Dans cet habitacle, la célèbre ligne centrale et la ligne Bugatti en « C » se fondent en une nouvelle forme, créant une séparation visible entre le conducteur et le passager. Une ligne en harmonie subtile avec le profil dynamique de l’extérieur. En plus d’une division des couleurs, la gamme des matériaux utilisés a également été élargie.
Des tissus inédits, spécialement développés et sur mesure pour les sièges et les panneaux de porte, s’associent à des cuirs souples pour éveiller les sens des occupants. Bugatti adopte une approche baptisée « car couture », qui transpose l’univers de la Haute Couture dans celui de l’automobile.
« Le rôle d’un designer d’intérieur est, bien sûr, de concevoir l’habitacle complet d’un véhicule, des premiers croquis jusqu’à la production. Dans ce processus, nous devons prendre en compte de nombreux aspects : non seulement l’ADN de Bugatti et tous les codes stylistiques de la marque, mais également le développement d’un thème, d’une expérience client claire et compréhensible », nous explique Ignacio Martinez, Responsable du design intérieur chez Bugatti.
Si excellence et héritage imprègnent l’esthétique du véhicule, les designers de la Tourbillon devaient aussi retranscrire cette qualité dans la robustesse de son ingénierie. Ils ont ainsi dû concilier leurs aspirations créatives et les exigences pratiques d’un habitacle offrant toutes les normes de sécurité.
« Tout au long de la conception, nous devions nous assurer d’intégrer des exigences essentielles comme les airbags, la position des ceintures de sécurité, le comportement du véhicule en cas de collision et par conséquent, l’impact sur les occupants. Il s’agit d’un véhicule conçu pour être utilisé et conduit sur route, nous devions donc respecter de nombreuses contraintes pour l’amener jusqu’en production », poursuit Ignacio Martinez.
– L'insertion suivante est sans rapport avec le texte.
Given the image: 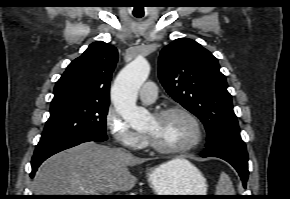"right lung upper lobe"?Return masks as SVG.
I'll return each mask as SVG.
<instances>
[{
	"label": "right lung upper lobe",
	"mask_w": 290,
	"mask_h": 199,
	"mask_svg": "<svg viewBox=\"0 0 290 199\" xmlns=\"http://www.w3.org/2000/svg\"><path fill=\"white\" fill-rule=\"evenodd\" d=\"M117 60L114 46L102 41L92 43L56 82L51 109L75 103L109 104L110 80Z\"/></svg>",
	"instance_id": "cb5924a9"
}]
</instances>
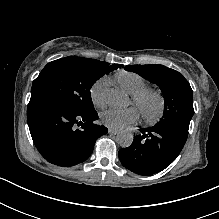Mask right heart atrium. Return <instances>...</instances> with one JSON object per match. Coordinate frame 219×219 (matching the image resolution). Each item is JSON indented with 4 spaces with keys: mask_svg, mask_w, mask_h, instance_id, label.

La Tourbillon reprend le nom d’une innovation horlogère du tout début du XIXe siècle. Ainsi, la philosophie au cœur de cette hypersportive fait écho au concept fondamental de son homonyme horloger : l’esprit d’intemporalité. Celui-ci a donc joué un rôle central dans la création de l’intérieur.
Ici, l’équipe de design a opté pour une interface homme-machine délibérément analogique. L’accent a été mis sur des commandes physiques, conçues pour offrir une qualité exceptionnelle en terme de toucher, de résistance et de course, tandis que l’écran central reste dissimulé dans le tableau de bord jusqu’à ce qu’il soit déployé sur demande.
Le volant à moyeu fixe intègre les commandes utilisateur et les palettes de changement de vitesses, tournant librement autour de l’airbag central. Une prouesse mécanique qui complète à la perfection le cadran minutieusement ouvragé sous lequel il se trouve. Le tableau de bord représente lui aussi un exploit remarquable en termes d’ingénierie mécanique. Chaque engrenage et mécanisme a été développé en collaboration avec des maîtres horlogers suisses.
Adoptant la même approche que pour le volant, les cadrans offrent à voir toute la beauté de la mécanique. Leur boîtier en aluminium fraisé, leur design ajouré et l’utilisation du cristal rappellent la simplicité mécanique raffinée des modèles Bugatti du début du XXe siècle.
« Tout dans l’intérieur de la Tourbillon est sémantiquement lié à l’art de l’horlogerie. En maintenant cette approche vivante à travers nos crayons, nos mains et nos esprits, nous garantissons que l’expérience de conduite de la Tourbillon restera intemporelle pour les années à venir », explique Ignacio Martinez.